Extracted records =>
* * * * *
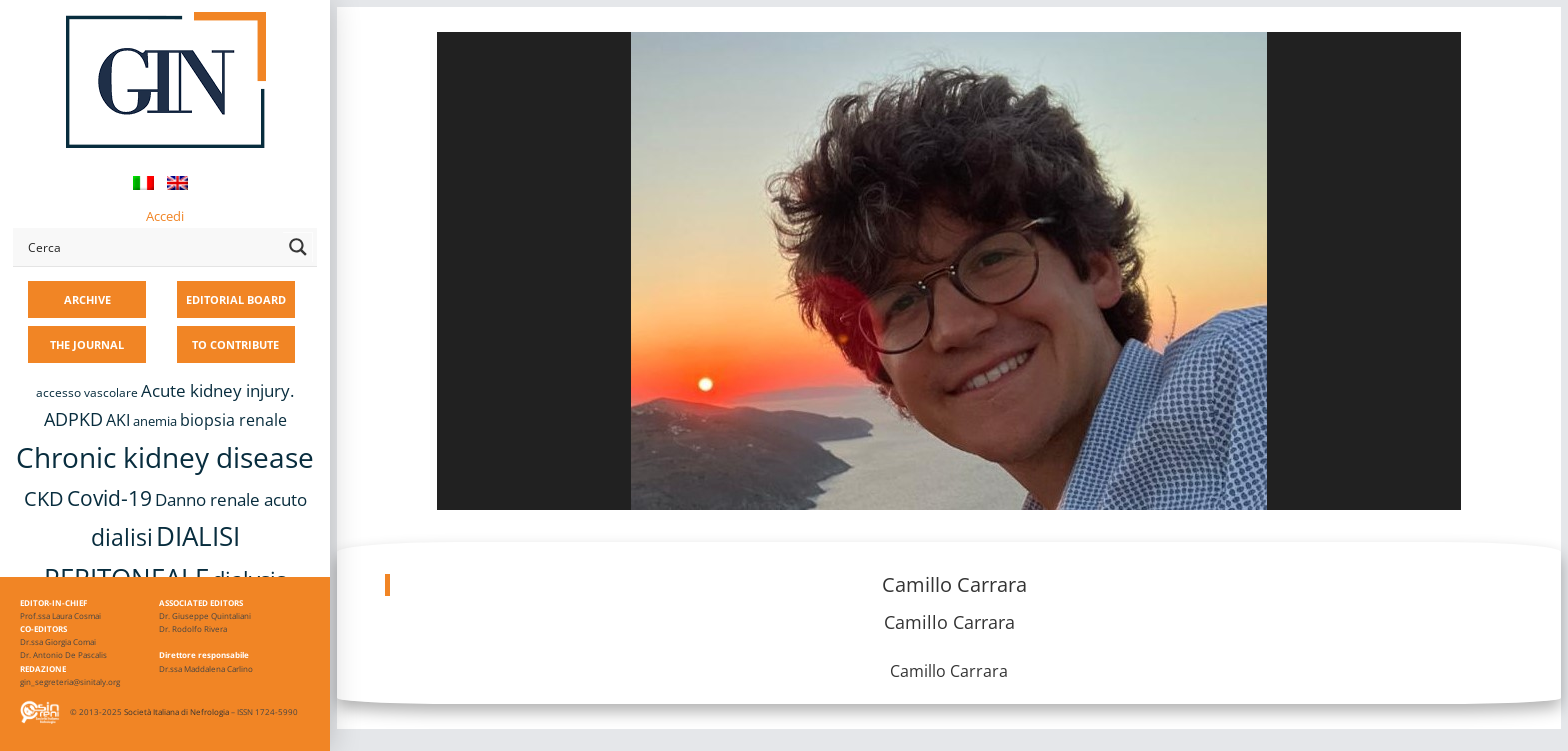  What do you see at coordinates (155, 421) in the screenshot?
I see `anemia [anemia (10 items)]` at bounding box center [155, 421].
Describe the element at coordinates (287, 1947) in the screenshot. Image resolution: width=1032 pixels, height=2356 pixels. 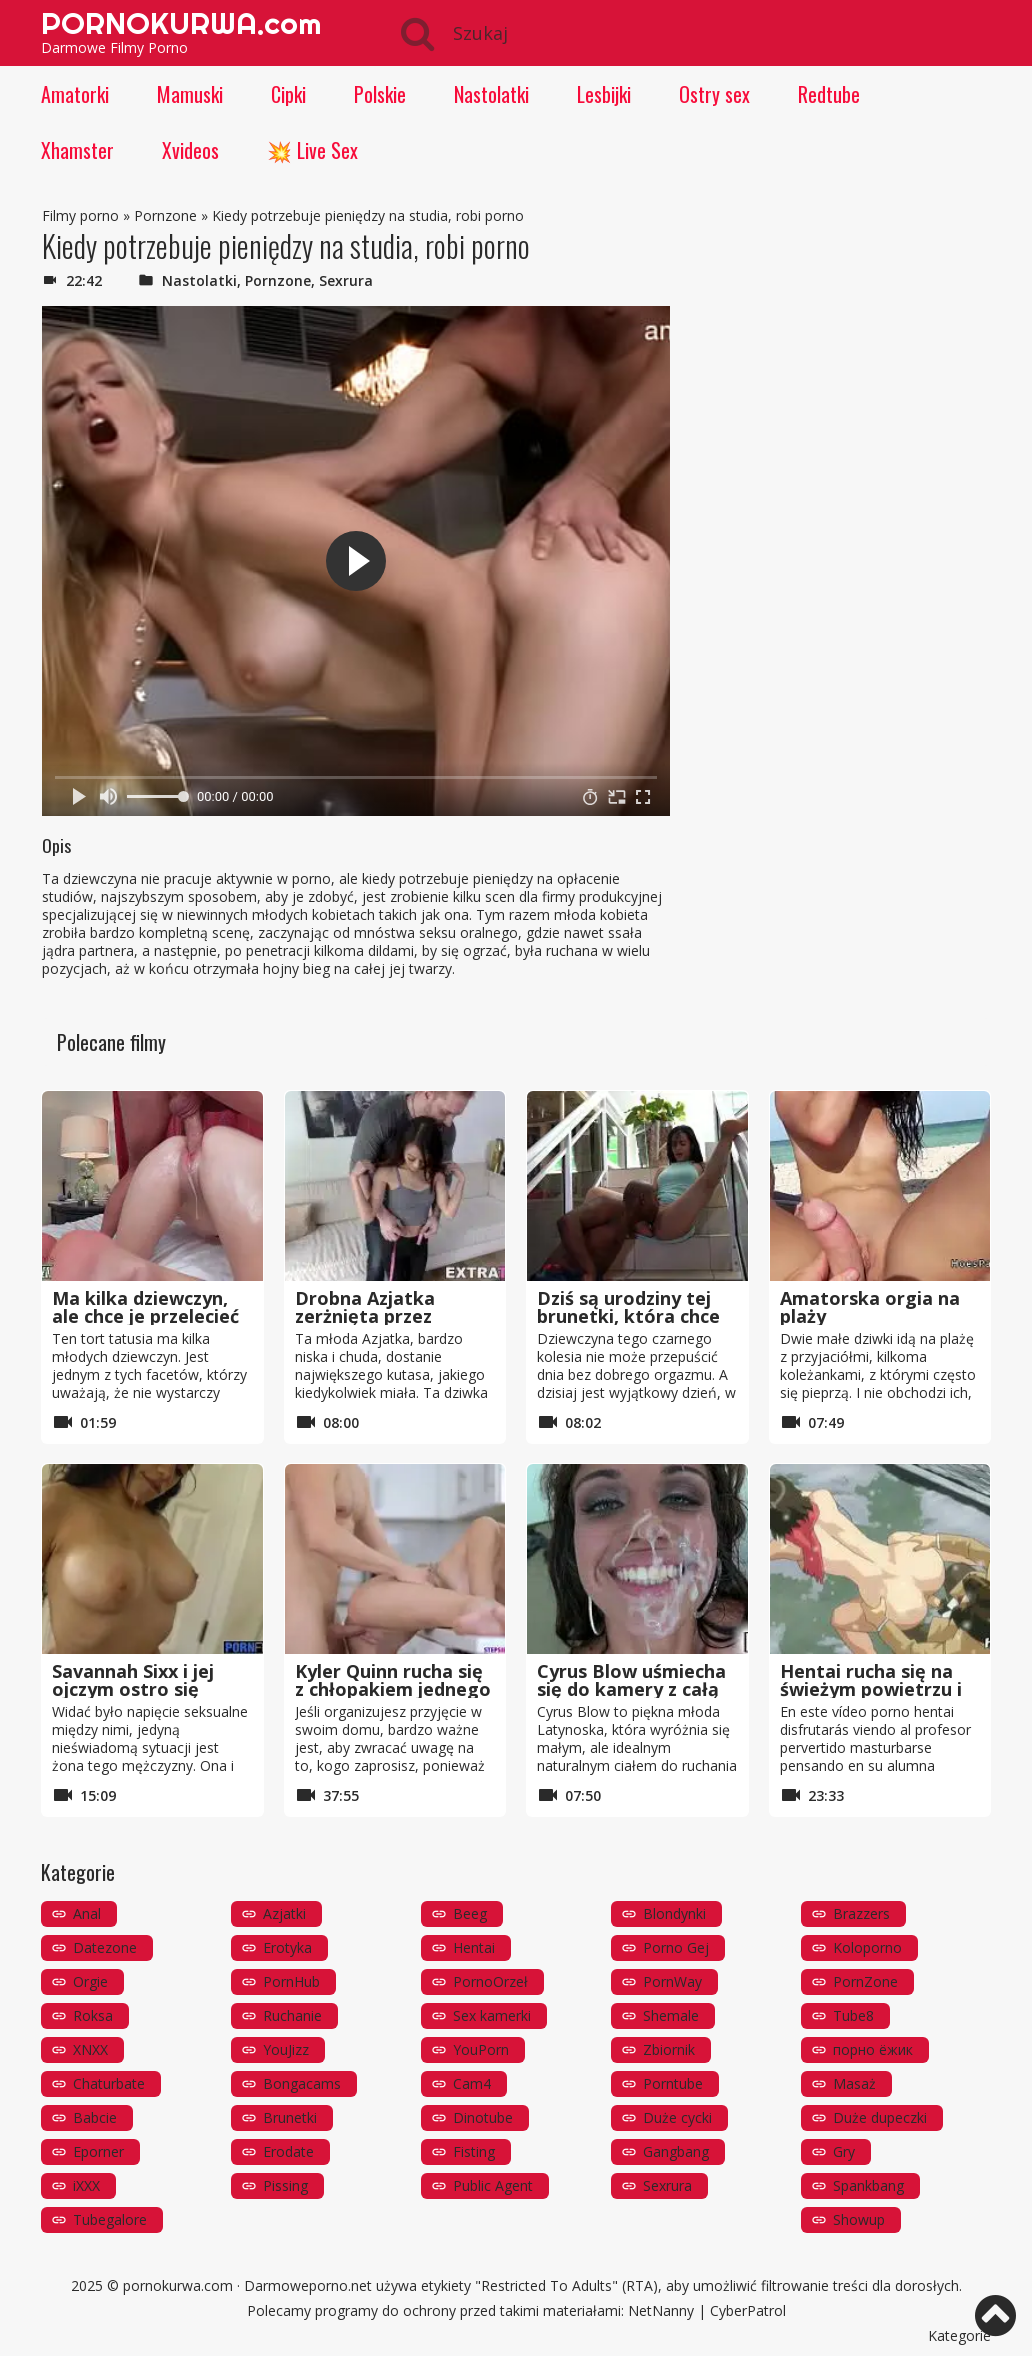
I see `Erotyka` at that location.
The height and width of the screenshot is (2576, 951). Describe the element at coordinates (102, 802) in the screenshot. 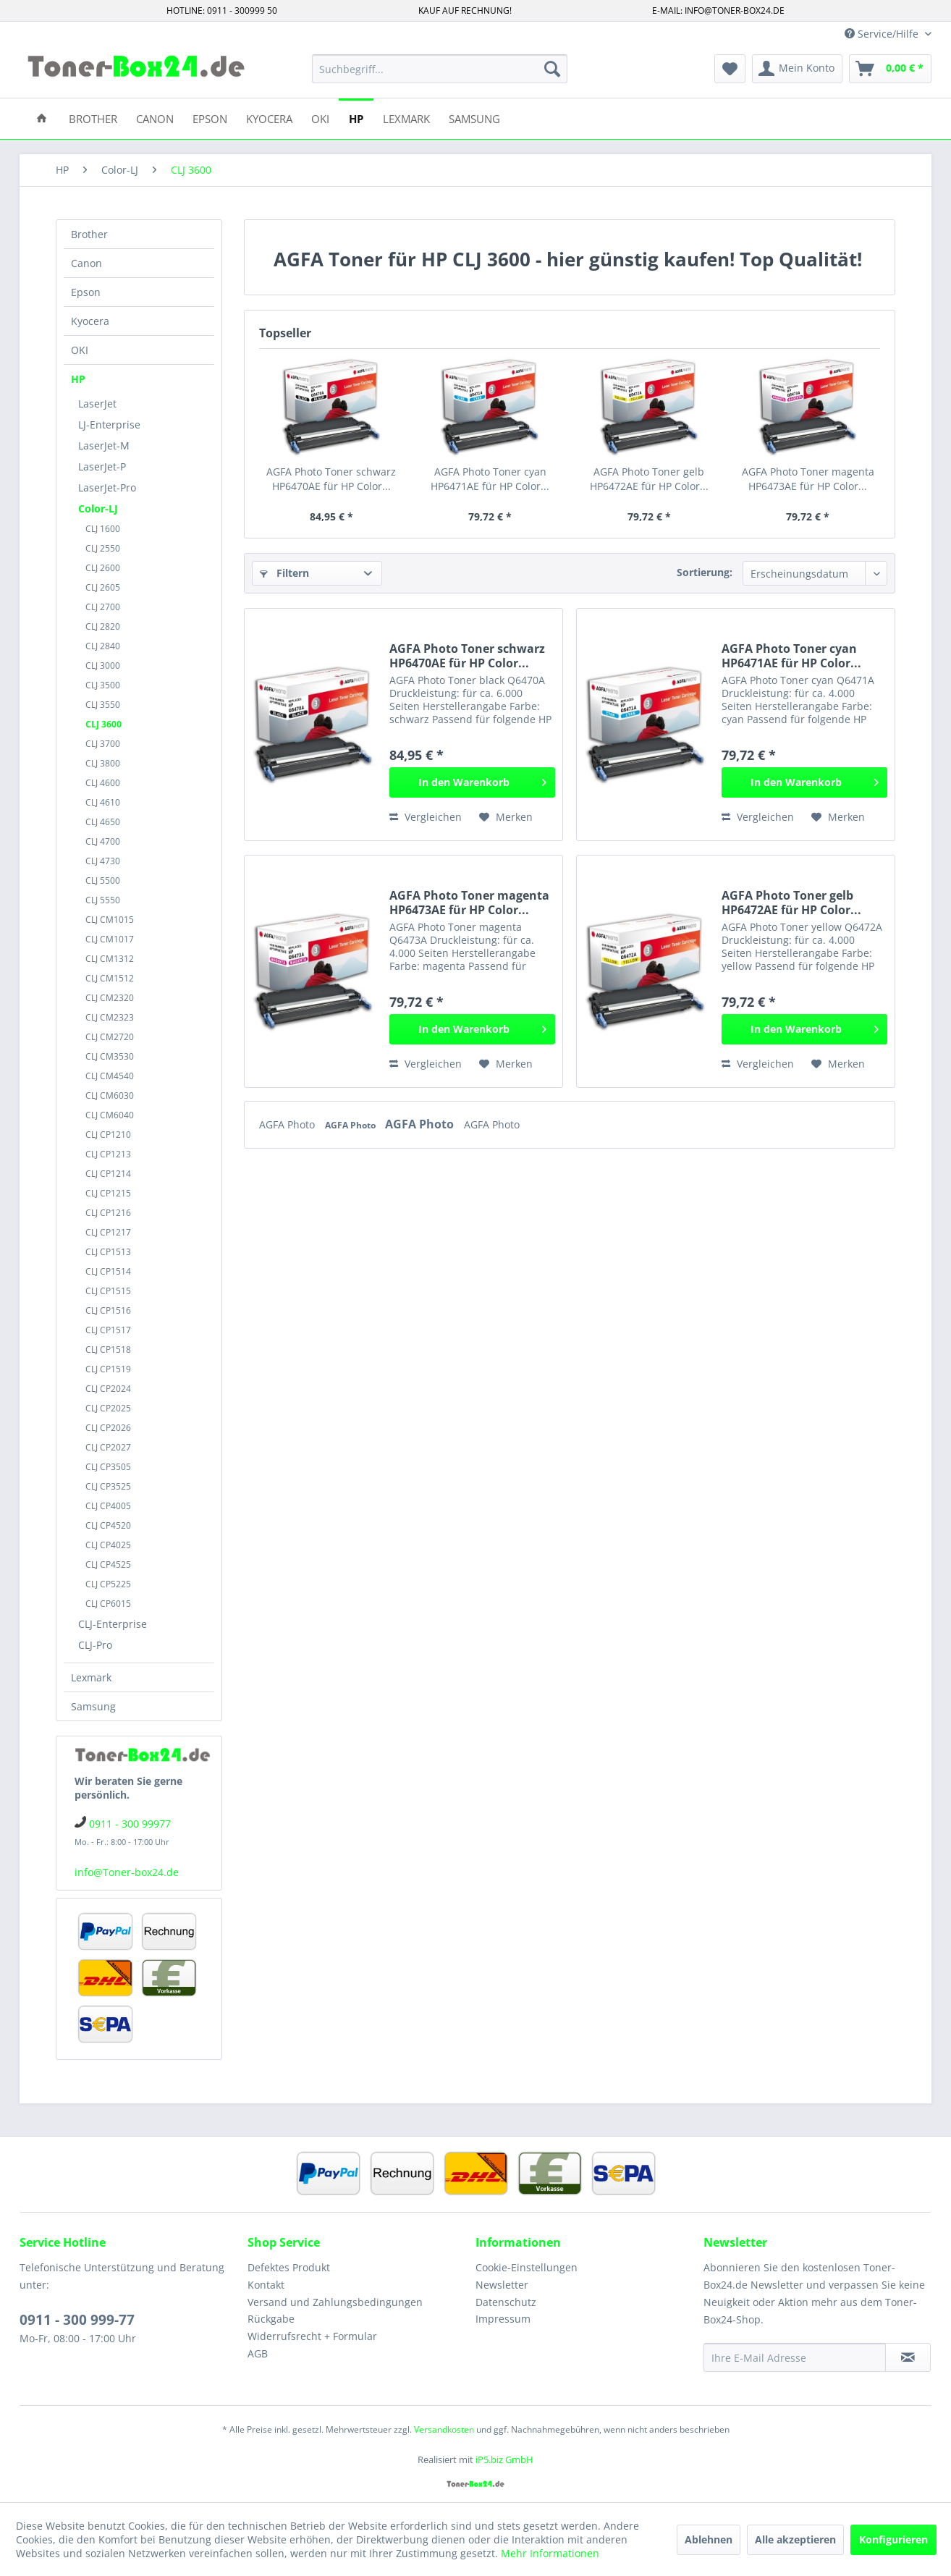

I see `CLJ 4610` at that location.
* * * * *
YOUR INSTRUCTIONS => Reproduce exactly the lines from the one containing "The height and" through the last line of the records, both included, leaving out every picture.

RESPONSE BELOW =>
The height and width of the screenshot is (2576, 951). Describe the element at coordinates (102, 802) in the screenshot. 

I see `CLJ 4610` at that location.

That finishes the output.